Representation of the 3D pharmacophore model—Chemical features are color coded: cyan - hydrophobic feature, green - hydrogen-bond acceptor, and blue - negative ionizable (A). Mapping of the biologically active virtual hit compound 31 to the model (B).

The EF of 56.2 and the ROC/AUC of 0.87 (Fig. 6) pointed towards an excellent model quality, and represented the best results of all created models.

Figure 6

ROC curve for the theoretical validation of the developed 3D pharmacophore model.
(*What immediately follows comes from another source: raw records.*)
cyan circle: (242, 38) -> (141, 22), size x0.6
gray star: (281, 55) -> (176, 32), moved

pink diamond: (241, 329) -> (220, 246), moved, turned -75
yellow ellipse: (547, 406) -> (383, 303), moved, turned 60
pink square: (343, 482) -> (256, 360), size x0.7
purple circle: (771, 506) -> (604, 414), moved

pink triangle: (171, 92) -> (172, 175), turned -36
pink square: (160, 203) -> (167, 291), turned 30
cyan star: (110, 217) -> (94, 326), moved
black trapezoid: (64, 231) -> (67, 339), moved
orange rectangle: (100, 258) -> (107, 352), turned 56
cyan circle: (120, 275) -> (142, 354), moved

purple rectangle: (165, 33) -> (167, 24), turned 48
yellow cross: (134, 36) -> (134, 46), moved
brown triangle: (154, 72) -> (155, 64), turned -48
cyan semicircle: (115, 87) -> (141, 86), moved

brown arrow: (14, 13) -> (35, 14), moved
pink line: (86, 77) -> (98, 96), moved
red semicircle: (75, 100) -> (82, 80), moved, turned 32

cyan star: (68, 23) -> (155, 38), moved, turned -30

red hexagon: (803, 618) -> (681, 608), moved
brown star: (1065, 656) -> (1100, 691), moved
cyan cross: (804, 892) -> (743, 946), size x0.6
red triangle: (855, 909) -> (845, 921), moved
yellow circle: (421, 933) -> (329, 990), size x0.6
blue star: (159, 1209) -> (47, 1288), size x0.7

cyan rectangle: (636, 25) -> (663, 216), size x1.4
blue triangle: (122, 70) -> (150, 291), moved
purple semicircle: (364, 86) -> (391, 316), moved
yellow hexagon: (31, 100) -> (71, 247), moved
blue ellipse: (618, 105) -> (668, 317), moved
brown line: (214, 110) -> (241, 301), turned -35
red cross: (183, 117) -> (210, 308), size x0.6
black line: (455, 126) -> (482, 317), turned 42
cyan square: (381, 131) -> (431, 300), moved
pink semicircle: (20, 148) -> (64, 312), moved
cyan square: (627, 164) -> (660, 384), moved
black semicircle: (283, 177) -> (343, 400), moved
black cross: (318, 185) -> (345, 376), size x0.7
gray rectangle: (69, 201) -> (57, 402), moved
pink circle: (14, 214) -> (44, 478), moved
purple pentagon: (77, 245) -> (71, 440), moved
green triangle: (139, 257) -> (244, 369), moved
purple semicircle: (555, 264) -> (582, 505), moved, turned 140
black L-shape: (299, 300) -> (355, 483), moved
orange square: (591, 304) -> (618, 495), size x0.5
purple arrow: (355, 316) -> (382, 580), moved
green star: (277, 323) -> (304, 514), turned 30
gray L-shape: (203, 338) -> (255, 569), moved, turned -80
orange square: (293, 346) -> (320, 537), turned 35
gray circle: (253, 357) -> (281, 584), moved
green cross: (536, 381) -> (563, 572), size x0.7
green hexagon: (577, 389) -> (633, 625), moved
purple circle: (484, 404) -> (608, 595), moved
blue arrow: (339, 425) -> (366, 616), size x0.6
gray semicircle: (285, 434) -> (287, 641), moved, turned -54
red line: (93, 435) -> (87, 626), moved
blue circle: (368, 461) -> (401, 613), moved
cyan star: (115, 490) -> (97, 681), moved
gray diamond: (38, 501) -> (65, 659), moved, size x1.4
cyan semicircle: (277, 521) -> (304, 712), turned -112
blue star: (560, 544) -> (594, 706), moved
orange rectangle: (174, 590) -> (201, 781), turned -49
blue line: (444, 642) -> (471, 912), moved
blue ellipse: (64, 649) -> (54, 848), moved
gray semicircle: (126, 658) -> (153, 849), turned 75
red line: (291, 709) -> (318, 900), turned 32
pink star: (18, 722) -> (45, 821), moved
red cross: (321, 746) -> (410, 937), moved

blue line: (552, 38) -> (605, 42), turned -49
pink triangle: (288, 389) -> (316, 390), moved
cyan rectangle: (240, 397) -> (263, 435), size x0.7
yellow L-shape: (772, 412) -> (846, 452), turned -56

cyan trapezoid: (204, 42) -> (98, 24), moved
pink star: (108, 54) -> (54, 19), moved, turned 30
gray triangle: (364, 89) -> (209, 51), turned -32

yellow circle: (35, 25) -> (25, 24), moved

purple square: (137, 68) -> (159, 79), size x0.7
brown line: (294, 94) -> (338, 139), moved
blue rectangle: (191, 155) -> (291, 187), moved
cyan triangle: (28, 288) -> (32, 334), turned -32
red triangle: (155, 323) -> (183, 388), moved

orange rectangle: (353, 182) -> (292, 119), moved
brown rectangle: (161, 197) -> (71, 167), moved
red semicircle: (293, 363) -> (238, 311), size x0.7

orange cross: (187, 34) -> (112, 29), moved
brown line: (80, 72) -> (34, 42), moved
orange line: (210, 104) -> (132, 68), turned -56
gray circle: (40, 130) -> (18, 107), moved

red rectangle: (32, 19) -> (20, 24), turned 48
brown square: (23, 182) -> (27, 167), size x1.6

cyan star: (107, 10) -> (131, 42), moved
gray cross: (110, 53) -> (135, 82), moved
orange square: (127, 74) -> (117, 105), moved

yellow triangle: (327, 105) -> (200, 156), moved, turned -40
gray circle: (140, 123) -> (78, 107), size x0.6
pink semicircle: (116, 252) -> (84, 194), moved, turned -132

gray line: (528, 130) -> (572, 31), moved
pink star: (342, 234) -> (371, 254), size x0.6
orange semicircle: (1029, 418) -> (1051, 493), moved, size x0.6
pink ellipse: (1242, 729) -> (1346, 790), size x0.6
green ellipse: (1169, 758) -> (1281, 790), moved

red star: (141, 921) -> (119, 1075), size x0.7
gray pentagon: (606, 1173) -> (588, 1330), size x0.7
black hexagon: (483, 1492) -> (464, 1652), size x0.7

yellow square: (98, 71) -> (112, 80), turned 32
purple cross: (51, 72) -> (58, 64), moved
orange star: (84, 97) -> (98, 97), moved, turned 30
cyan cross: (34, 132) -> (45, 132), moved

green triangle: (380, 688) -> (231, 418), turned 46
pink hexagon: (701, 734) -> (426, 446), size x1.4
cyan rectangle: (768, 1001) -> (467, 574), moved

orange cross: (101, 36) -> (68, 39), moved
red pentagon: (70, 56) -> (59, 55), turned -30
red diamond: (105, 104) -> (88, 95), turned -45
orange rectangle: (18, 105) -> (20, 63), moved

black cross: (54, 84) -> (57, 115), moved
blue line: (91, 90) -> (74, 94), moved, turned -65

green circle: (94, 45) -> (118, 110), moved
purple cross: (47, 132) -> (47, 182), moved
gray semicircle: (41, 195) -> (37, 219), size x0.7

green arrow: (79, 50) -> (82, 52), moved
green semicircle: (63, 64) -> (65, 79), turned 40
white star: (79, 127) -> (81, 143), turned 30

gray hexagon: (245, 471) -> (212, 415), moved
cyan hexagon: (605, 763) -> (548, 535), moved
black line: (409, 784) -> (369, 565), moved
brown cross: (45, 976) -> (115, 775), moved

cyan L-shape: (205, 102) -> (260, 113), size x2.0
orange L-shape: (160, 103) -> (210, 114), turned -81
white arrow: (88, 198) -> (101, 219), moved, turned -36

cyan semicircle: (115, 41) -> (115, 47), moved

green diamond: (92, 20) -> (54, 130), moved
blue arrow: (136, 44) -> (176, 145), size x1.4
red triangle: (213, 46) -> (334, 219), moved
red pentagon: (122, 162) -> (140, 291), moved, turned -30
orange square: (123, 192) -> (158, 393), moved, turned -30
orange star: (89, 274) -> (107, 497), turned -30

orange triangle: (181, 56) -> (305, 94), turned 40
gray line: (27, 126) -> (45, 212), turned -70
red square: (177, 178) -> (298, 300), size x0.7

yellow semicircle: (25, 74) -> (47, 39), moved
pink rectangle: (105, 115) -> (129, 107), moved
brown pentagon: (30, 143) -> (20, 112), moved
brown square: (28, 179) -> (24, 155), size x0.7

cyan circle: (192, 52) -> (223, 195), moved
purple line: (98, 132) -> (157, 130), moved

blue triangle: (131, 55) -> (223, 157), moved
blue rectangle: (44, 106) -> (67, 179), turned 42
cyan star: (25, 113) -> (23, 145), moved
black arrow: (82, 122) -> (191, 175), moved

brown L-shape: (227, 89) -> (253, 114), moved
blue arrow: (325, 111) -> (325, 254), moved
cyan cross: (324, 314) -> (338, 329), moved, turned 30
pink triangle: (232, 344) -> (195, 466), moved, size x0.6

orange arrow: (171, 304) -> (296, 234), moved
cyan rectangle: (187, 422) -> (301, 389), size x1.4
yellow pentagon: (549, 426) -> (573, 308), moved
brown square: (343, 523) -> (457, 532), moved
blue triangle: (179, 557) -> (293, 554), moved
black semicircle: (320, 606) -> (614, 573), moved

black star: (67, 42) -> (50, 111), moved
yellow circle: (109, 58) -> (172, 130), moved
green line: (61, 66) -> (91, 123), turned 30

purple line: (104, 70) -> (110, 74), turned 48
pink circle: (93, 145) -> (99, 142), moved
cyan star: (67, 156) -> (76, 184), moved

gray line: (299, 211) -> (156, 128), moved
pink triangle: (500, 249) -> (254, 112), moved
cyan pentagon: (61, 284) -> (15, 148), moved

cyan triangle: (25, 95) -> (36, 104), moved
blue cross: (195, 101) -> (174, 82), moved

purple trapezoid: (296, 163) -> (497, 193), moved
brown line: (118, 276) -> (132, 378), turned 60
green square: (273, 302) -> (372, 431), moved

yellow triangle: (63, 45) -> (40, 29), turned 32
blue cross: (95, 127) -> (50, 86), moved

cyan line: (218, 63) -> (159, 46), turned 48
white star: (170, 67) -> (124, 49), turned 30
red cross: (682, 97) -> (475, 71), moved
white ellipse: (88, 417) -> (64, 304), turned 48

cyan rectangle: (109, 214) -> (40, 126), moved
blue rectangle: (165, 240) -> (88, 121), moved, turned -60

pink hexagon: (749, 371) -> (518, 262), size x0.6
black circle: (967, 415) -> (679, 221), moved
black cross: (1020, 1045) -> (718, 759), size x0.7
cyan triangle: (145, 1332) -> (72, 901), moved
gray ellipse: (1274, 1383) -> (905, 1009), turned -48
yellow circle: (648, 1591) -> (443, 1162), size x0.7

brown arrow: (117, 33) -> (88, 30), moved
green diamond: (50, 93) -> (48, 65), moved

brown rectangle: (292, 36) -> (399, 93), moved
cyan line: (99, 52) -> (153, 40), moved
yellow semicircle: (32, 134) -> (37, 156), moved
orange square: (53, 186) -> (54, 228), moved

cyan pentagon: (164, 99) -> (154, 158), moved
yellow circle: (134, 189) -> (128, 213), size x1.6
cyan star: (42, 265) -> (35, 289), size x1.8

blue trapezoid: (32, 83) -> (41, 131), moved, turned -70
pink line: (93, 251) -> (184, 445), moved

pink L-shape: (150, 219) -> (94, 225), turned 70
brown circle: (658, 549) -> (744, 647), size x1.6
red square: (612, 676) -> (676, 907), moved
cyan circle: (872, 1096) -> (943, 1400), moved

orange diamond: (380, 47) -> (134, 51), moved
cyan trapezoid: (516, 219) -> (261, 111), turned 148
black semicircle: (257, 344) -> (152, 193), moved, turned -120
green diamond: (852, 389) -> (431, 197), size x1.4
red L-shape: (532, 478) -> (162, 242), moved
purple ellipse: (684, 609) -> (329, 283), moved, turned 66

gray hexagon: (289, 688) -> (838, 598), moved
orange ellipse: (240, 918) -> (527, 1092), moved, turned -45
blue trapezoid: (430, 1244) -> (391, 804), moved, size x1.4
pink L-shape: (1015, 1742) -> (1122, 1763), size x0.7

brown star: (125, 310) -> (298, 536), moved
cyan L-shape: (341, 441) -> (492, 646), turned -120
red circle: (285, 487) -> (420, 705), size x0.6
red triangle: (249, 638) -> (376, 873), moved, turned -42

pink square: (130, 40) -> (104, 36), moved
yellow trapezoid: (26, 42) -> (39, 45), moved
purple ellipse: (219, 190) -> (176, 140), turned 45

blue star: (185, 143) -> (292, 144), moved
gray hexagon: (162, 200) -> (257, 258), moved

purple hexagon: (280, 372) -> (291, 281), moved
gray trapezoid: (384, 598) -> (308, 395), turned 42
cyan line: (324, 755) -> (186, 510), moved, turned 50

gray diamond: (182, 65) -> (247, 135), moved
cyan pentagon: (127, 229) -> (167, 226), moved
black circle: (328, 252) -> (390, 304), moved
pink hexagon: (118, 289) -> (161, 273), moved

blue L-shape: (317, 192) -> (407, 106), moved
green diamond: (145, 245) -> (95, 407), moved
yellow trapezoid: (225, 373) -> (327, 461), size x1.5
To experimentally evaluate the predictive power of the developed 3D pharmacophore model, the NCI database (247041 entries) was virtually screened. For the generation of the conformational models for the NCI compounds a maximum number of 100 conformations per molecule and ‘FAST’ quality was employed. The virtual screening was performed using ‘fast flexible search’ and returned 185 hits (0.07%). For the selection of test compounds, we focused on (i) structurally diverse compounds, (ii) which were available at the time of our study, and (iii) which achieved high pharmacophore fit values. For assessment of cPLA2α inhibition, a cell-free in vitro assay based on isolated human recombinant cPLA2α was used and the cPLA2α reference inhibitor N-{(2S,4R)-4-(biphenyl-2-ylmethyl-isobutyl-amino)-1-[2-(2,4-difluorobenzoyl)-benzoyl]-pyrrolidin-2-ylmethyl}-3-[4-(2,4-dioxothiazolidin-5-ylidenemethyl)-phenyl]acrylamide (compound 43) was used as control to validate the assay (for details see Supplementary data). Biological evaluation of 12 virtual hits showed that compound 31 (Fig. 7) inhibited isolated human recombinant cPLA2α in the cell-free assay with an IC50 value in the low micromolar range (IC50 = 4 μM; Supplementary data Fig. S1). All other compounds (32–42, Supplementary data Chart S1) failed to inhibit cPLA2α activity at a concentration of 10 μM by more than 40%. Higher concentrations than 10 μM were not tested due to poor solubility in the aqueous assay buffer. The novel bioactive compound 31 was further analyzed for inhibition of cPLA2α-mediated AA release in a cell-based model using Ca2+-ionophore A23187-stimulated human monocytes (for details see Supplementary data). In fact, 31 inhibited AA release from human monocytes with similar potency (IC50 = 5 μM; Supplementary data Fig. S1) as in the cell-free in vitro assay. Again, the cPLA2α reference inhibitor 43 inhibited AA release as expected (Supplementary data Fig. S1). Together compound 31 can be considered as an interesting candidate for further chemical optimization to obtain potent inhibitors of eicosanoid-related inflammation and cancer.

Figure 7

Biologically active compound 31.

The next step in the development represents the characterization of the pharmacological profile of 31 against other targets relevant in the production of PGs and LTs. Unfortunately, the identification of a novel chemical class not composed of a reactive moiety, such as an activated carbonyl group, was not achieved. The results even suggest that a reactive moiety is essential for the potency of the compounds investigated. This finding can be considered in the virtual screening workflow by including a pre-filtering step to recognize reactive moieties and a refinement of the 3D model.